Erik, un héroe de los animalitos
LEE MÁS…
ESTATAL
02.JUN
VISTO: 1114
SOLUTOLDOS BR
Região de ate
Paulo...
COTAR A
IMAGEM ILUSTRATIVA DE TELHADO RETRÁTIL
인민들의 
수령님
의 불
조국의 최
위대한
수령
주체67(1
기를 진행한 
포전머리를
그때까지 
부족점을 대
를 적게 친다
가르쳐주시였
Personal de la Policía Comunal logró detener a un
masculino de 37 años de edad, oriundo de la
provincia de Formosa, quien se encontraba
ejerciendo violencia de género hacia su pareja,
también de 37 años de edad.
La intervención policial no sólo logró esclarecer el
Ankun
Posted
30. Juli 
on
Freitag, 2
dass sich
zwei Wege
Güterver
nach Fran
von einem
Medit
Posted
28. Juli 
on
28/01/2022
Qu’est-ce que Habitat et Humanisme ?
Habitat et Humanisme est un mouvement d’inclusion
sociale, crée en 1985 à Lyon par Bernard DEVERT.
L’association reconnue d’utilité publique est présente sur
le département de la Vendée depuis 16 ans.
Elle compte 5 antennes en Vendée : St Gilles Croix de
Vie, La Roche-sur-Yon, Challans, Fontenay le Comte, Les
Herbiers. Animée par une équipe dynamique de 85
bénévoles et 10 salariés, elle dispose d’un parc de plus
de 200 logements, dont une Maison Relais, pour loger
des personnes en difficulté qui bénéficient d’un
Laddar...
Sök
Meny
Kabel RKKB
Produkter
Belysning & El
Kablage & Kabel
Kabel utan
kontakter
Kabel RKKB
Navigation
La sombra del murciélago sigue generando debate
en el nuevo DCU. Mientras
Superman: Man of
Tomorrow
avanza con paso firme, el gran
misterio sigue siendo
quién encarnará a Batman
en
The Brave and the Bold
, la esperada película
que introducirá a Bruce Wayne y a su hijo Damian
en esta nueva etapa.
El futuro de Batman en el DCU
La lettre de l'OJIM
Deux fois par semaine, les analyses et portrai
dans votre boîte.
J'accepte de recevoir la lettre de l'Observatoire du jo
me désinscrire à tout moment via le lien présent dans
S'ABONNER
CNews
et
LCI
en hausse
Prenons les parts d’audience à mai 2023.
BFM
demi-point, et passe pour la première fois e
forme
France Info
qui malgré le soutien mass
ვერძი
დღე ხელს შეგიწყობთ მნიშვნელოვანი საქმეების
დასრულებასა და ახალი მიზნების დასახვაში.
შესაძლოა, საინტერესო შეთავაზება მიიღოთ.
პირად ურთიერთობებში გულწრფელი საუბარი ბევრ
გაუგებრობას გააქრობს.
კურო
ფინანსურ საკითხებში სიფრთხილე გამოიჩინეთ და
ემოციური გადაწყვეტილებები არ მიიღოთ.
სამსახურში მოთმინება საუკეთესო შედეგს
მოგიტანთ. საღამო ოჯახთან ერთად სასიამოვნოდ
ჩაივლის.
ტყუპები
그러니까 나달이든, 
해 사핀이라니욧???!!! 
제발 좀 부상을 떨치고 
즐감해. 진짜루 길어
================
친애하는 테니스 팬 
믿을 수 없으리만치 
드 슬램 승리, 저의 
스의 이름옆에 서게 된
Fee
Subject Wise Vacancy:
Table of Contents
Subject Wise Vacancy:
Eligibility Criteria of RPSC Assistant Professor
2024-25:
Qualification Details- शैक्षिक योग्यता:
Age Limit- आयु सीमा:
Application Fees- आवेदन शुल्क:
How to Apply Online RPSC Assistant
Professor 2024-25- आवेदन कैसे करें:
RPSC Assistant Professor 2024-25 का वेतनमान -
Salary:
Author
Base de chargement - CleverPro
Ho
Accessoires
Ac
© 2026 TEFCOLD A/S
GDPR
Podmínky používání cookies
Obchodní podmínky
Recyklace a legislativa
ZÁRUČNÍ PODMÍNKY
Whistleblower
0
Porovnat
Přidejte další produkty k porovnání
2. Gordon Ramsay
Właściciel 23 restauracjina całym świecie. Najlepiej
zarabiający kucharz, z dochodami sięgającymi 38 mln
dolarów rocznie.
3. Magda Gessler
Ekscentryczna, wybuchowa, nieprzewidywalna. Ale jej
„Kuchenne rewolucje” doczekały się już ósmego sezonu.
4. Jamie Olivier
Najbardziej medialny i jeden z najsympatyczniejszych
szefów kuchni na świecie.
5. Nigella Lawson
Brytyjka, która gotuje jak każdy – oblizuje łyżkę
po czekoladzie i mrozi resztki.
________
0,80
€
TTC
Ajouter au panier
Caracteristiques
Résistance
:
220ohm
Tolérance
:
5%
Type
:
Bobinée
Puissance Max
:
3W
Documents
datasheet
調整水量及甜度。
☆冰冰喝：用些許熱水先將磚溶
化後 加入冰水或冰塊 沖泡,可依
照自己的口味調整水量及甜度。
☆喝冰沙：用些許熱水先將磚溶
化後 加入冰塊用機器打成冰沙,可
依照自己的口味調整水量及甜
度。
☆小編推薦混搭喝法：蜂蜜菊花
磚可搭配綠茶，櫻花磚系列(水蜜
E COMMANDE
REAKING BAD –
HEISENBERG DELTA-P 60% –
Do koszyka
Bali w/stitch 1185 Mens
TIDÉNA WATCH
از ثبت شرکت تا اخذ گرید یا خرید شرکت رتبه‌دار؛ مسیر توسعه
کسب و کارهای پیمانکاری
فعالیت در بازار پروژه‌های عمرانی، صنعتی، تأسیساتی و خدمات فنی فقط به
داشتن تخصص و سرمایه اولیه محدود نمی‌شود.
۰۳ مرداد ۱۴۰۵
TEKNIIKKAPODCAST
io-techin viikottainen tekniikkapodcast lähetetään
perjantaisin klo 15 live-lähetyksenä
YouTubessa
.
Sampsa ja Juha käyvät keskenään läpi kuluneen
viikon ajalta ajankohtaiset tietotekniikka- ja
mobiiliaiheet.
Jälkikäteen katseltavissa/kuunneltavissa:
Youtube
________
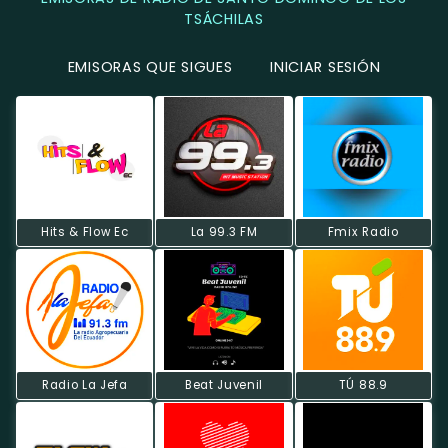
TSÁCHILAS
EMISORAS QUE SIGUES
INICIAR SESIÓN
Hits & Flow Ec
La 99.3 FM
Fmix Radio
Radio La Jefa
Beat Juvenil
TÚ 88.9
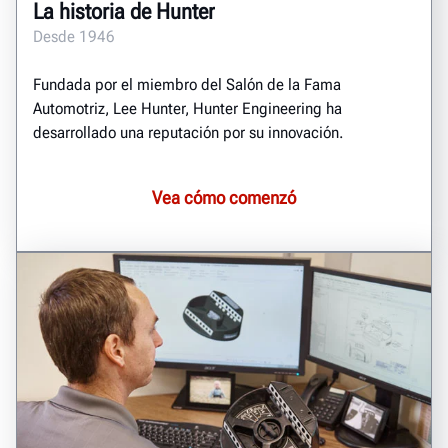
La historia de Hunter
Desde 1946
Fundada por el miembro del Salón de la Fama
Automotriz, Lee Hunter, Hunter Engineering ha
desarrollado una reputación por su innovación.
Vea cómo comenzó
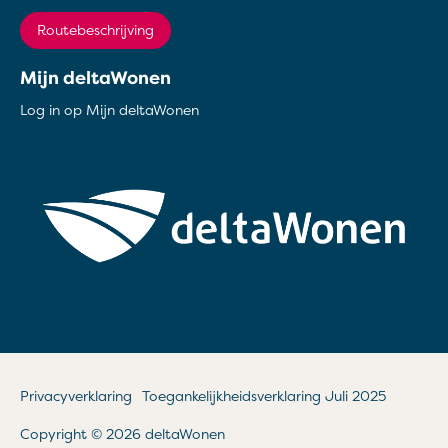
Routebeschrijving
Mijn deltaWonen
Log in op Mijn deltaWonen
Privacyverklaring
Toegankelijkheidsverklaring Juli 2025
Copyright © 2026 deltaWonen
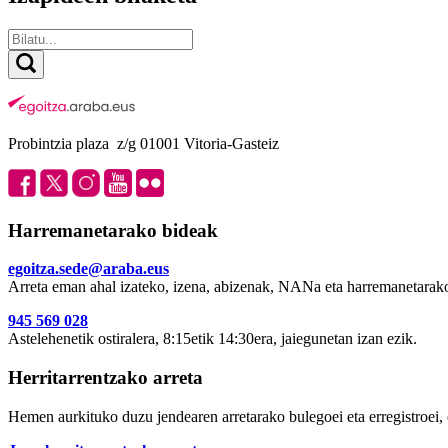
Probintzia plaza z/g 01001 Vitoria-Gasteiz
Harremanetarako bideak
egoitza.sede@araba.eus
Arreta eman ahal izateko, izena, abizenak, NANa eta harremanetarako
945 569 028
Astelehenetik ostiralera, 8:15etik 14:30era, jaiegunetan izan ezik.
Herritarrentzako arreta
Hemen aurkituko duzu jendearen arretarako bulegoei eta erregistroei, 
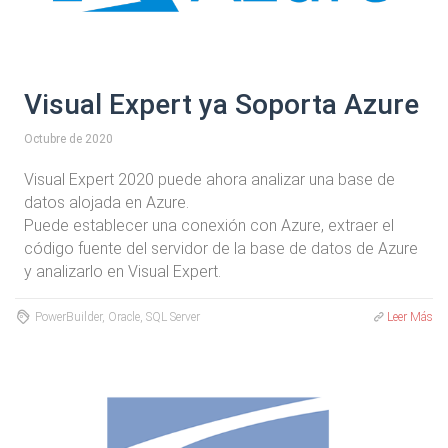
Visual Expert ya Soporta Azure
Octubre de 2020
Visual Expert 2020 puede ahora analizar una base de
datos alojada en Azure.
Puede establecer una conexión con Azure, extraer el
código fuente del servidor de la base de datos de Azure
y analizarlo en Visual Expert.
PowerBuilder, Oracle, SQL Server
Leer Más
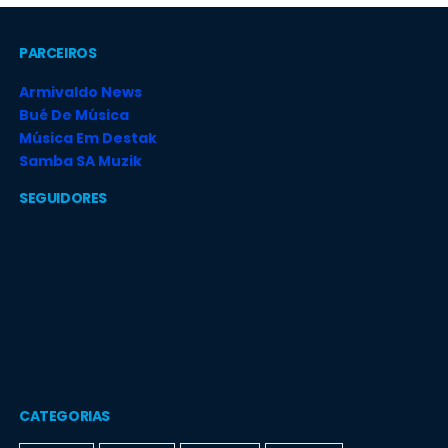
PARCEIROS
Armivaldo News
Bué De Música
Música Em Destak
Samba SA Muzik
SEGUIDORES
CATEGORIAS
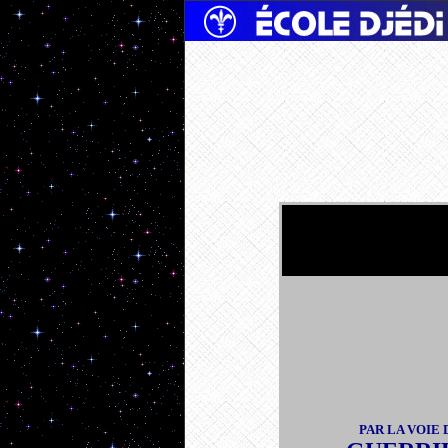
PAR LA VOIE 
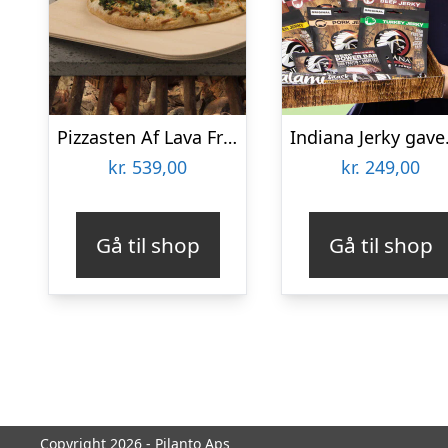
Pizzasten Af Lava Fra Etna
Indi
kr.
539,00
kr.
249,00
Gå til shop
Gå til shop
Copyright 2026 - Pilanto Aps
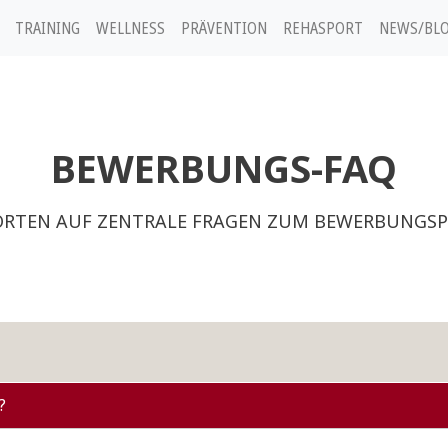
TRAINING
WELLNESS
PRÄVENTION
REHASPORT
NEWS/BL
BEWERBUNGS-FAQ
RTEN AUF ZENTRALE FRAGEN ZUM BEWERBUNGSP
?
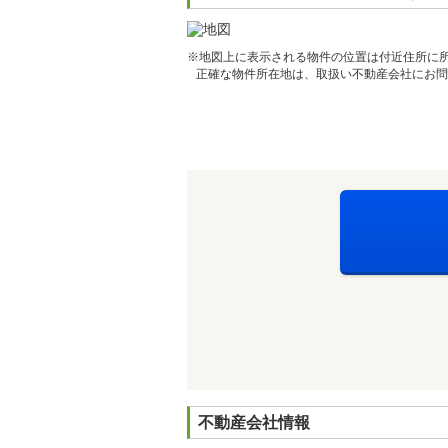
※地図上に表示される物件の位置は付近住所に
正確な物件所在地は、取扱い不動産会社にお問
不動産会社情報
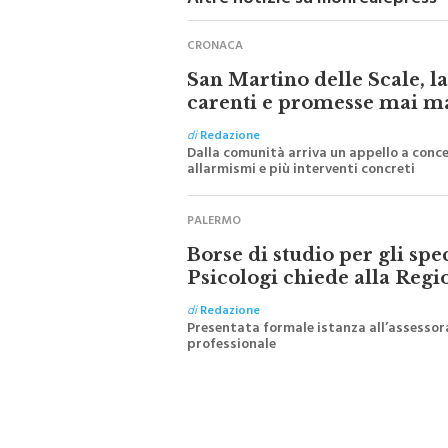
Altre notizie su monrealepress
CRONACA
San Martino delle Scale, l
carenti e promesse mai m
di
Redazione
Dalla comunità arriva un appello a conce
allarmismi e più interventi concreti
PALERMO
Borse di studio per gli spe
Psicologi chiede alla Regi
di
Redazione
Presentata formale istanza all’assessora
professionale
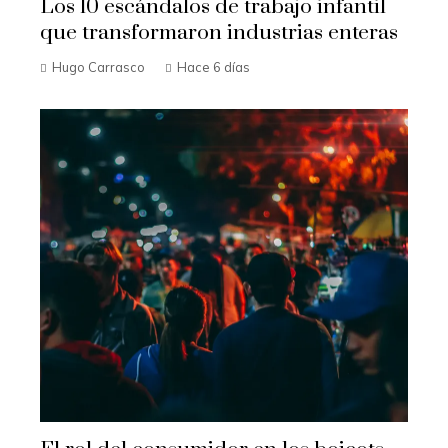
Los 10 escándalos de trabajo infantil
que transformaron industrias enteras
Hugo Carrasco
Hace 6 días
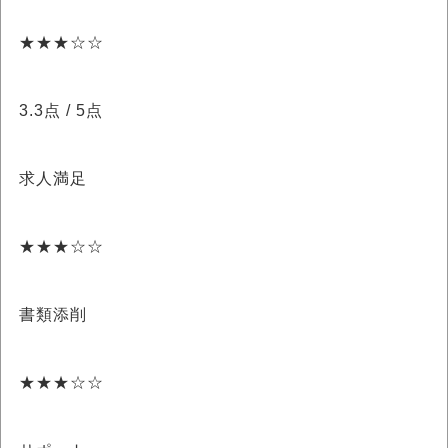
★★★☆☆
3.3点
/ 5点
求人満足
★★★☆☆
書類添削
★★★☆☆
________
> _TASK GOAL_
Your answer should consist of the lines above between those holding "Routebeschrijving" and "datos alojada en Azure.", inclusive, reproduced word for word and without pictures.

> _WORKED SOLUTION_
Routebeschrijving
Mijn deltaWonen
Log in op Mijn deltaWonen
Privacyverklaring
Toegankelijkheidsverklaring Juli 2025
Copyright © 2026 deltaWonen
Probintzia plaza z/g 01001 Vitoria-Gasteiz
Harremanetarako bideak
egoitza.sede@araba.eus
Arreta eman ahal izateko, izena, abizenak, NANa eta harremanetarako
945 569 028
Astelehenetik ostiralera, 8:15etik 14:30era, jaiegunetan izan ezik.
Herritarrentzako arreta
Hemen aurkituko duzu jendearen arretarako bulegoei eta erregistroei, 
Visual Expert ya Soporta Azure
Octubre de 2020
Visual Expert 2020 puede ahora analizar una base de
datos alojada en Azure.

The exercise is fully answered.